§ TASK OBJECTIVE
Copy the records below in full and leave every image out of the copy.

§ SOURCE DATA
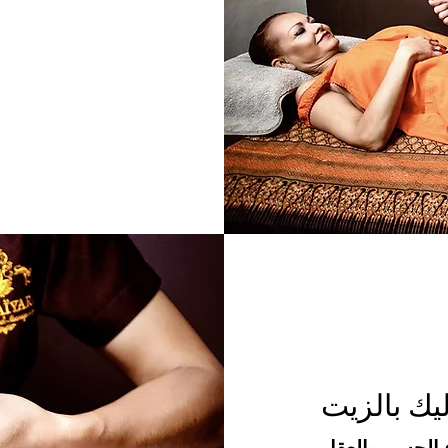
ليك بالزيت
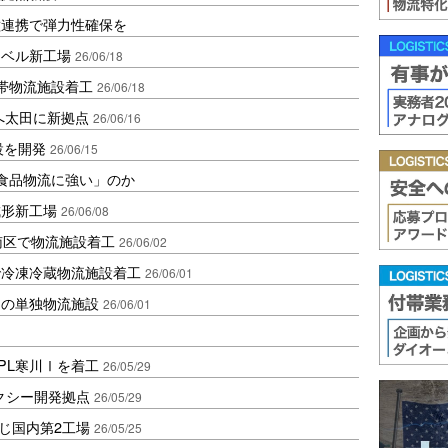
種連携で弾力性確保を
ョベル新工場
26/06/18
帯物流施設着工
26/06/18
化へ太田に新拠点
26/06/16
設を開発
26/06/15
「食品物流に強い」のか
成形新工場
26/06/08
南区で物流施設着工
26/06/02
で冷凍冷蔵物流施設着工
26/06/01
初の単独物流施設
26/06/01
PL寒川Ⅰを着工
26/05/29
タクシー開発拠点
26/05/29
投じ国内第2工場
26/05/25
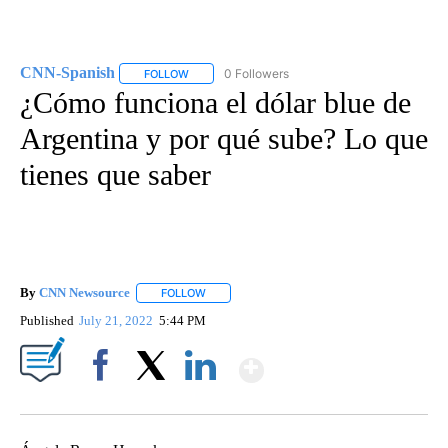
CNN-Spanish
0 Followers
FOLLOW
FOLLOW "CNN-SPANISH" TO RECEIVE NOTIFICA
¿Cómo funciona el dólar blue de
Argentina y por qué sube? Lo que
tienes que saber
By
CNN Newsource
FOLLOW
FOLLOW "" TO RECEIVE NOTIFICATIONS ABOU
Published
July 21, 2022
5:44 PM
Show More
Facebook
X
LinkedIn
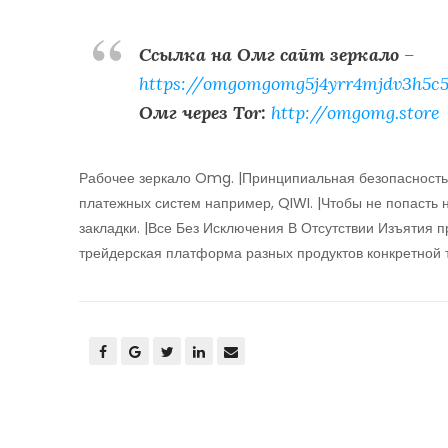
Ссылка на Омг сайт зеркало
–
https://omgomgomg5j4yrr4mjdv3h5c5
Омг через Tor:
http://omgomg.store
Рабочее зеркало Omg. |Принципиальная безопасность
платежных систем например, QIWI. |Чтобы не попасть 
закладки. |Все Без Исключения В Отсутствии Изъятия 
трейдерская платформа разных продуктов конкретной 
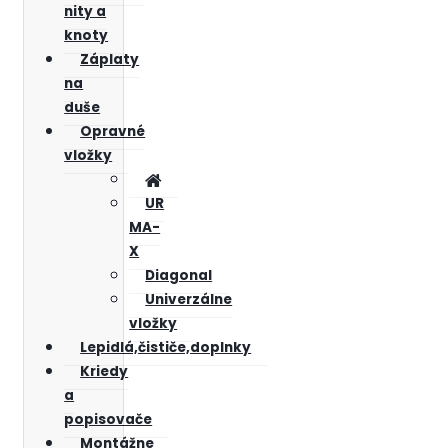
nity a
knoty
Záplaty
na
duše
Opravné
vložky
UR
MA-
X
Diagonal
Univerzálne
vložky
Lepidlá,čističe,doplnky
Kriedy
a
popisovače
Montážne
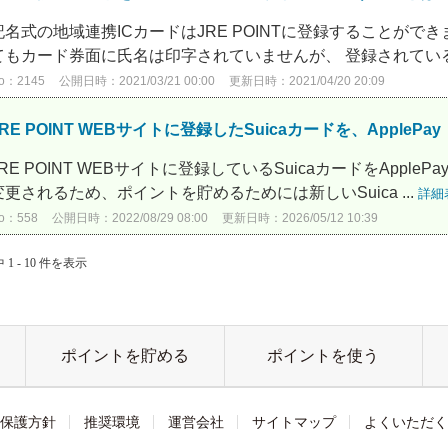
記名式の地域連携ICカードはJRE POINTに登録することがで
てもカード券面に氏名は印字されていませんが、 登録されている
o：2145
公開日時：2021/03/21 00:00
更新日時：2021/04/20 20:09
JRE POINT WEBサイトに登録したSuicaカードを、ApplePay
JRE POINT WEBサイトに登録しているSuicaカードをApplePa
変更されるため、ポイントを貯めるためには新しいSuica ...
詳細
o：558
公開日時：2022/08/29 08:00
更新日時：2026/05/12 10:39
 1 - 10 件を表示
ポイントを貯める
ポイントを使う
保護方針
推奨環境
運営会社
サイトマップ
よくいただく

§ EXERCISE SOLUTION
ليك بالزيت
種連携で弾力性確保を
ョベル新工場
26/06/18
帯物流施設着工
26/06/18
化へ太田に新拠点
26/06/16
設を開発
26/06/15
「食品物流に強い」のか
成形新工場
26/06/08
南区で物流施設着工
26/06/02
で冷凍冷蔵物流施設着工
26/06/01
初の単独物流施設
26/06/01
PL寒川Ⅰを着工
26/05/29
タクシー開発拠点
26/05/29
投じ国内第2工場
26/05/25
CNN-Spanish
0 Followers
FOLLOW
FOLLOW "CNN-SPANISH" TO RECEIVE NOTIFICA
¿Cómo funciona el dólar blue de
Argentina y por qué sube? Lo que
tienes que saber
By
CNN Newsource
FOLLOW
FOLLOW "" TO RECEIVE NOTIFICATIONS ABOU
Published
July 21, 2022
5:44 PM
Show More
Facebook
X
LinkedIn
Ссылка на Омг сайт зеркало
–
https://omgomgomg5j4yrr4mjdv3h5c5
Омг через Tor:
http://omgomg.store
Рабочее зеркало Omg. |Принципиальная безопасность
платежных систем например, QIWI. |Чтобы не попасть 
закладки. |Все Без Исключения В Отсутствии Изъятия 
трейдерская платформа разных продуктов конкретной 
nity a
knoty
Záplaty
na
duše
Opravné
vložky
UR
MA-
X
Diagonal
Univerzálne
vložky
Lepidlá,čističe,doplnky
Kriedy
a
popisovače
Montážne
記名式の地域連携ICカードはJRE POINTに登録することがで
てもカード券面に氏名は印字されていませんが、 登録されている
o：2145
公開日時：2021/03/21 00:00
更新日時：2021/04/20 20:09
JRE POINT WEBサイトに登録したSuicaカードを、ApplePay
JRE POINT WEBサイトに登録しているSuicaカードをApplePa
変更されるため、ポイントを貯めるためには新しいSuica ...
詳細
o：558
公開日時：2022/08/29 08:00
更新日時：2026/05/12 10:39
 1 - 10 件を表示
ポイントを貯める
ポイントを使う
保護方針
推奨環境
運営会社
サイトマップ
よくいただく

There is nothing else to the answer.